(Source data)
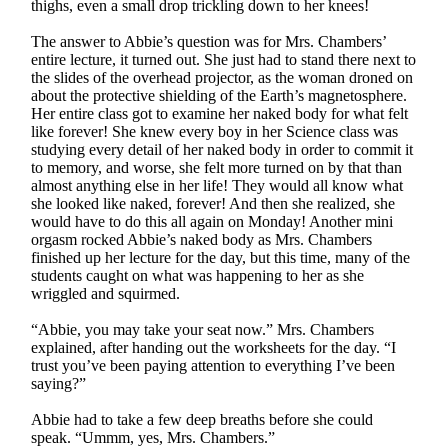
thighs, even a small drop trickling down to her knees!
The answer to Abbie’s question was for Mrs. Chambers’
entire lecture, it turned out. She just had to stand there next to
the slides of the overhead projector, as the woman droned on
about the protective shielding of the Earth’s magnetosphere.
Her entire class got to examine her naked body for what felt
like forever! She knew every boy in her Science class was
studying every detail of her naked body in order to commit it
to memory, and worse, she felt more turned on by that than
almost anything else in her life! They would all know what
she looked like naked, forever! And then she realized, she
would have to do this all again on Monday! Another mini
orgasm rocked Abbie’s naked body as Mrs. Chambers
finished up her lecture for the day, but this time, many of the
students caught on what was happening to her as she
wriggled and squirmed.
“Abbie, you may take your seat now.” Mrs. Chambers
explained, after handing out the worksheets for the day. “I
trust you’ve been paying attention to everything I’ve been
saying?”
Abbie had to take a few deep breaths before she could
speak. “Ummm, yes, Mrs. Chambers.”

...

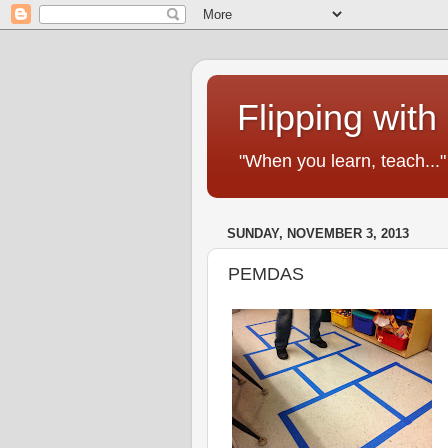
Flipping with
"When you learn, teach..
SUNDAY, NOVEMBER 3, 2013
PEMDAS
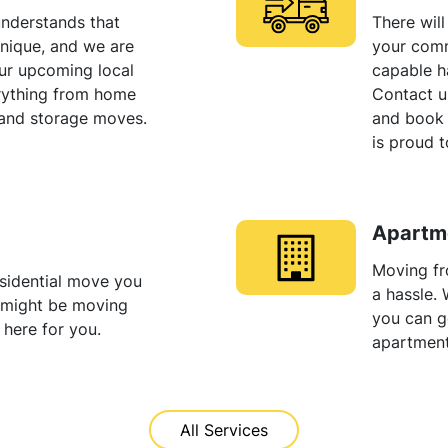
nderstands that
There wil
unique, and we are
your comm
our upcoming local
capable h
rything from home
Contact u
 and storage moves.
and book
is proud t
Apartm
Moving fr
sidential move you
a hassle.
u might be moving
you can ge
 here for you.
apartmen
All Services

WHAT TO DO – Filter the lines above, keeping and copying those that contain "body".

WRITTEN REPLY –
Her entire class got to examine her naked body for what felt
studying every detail of her naked body in order to commit it
orgasm rocked Abbie’s naked body as Mrs. Chambers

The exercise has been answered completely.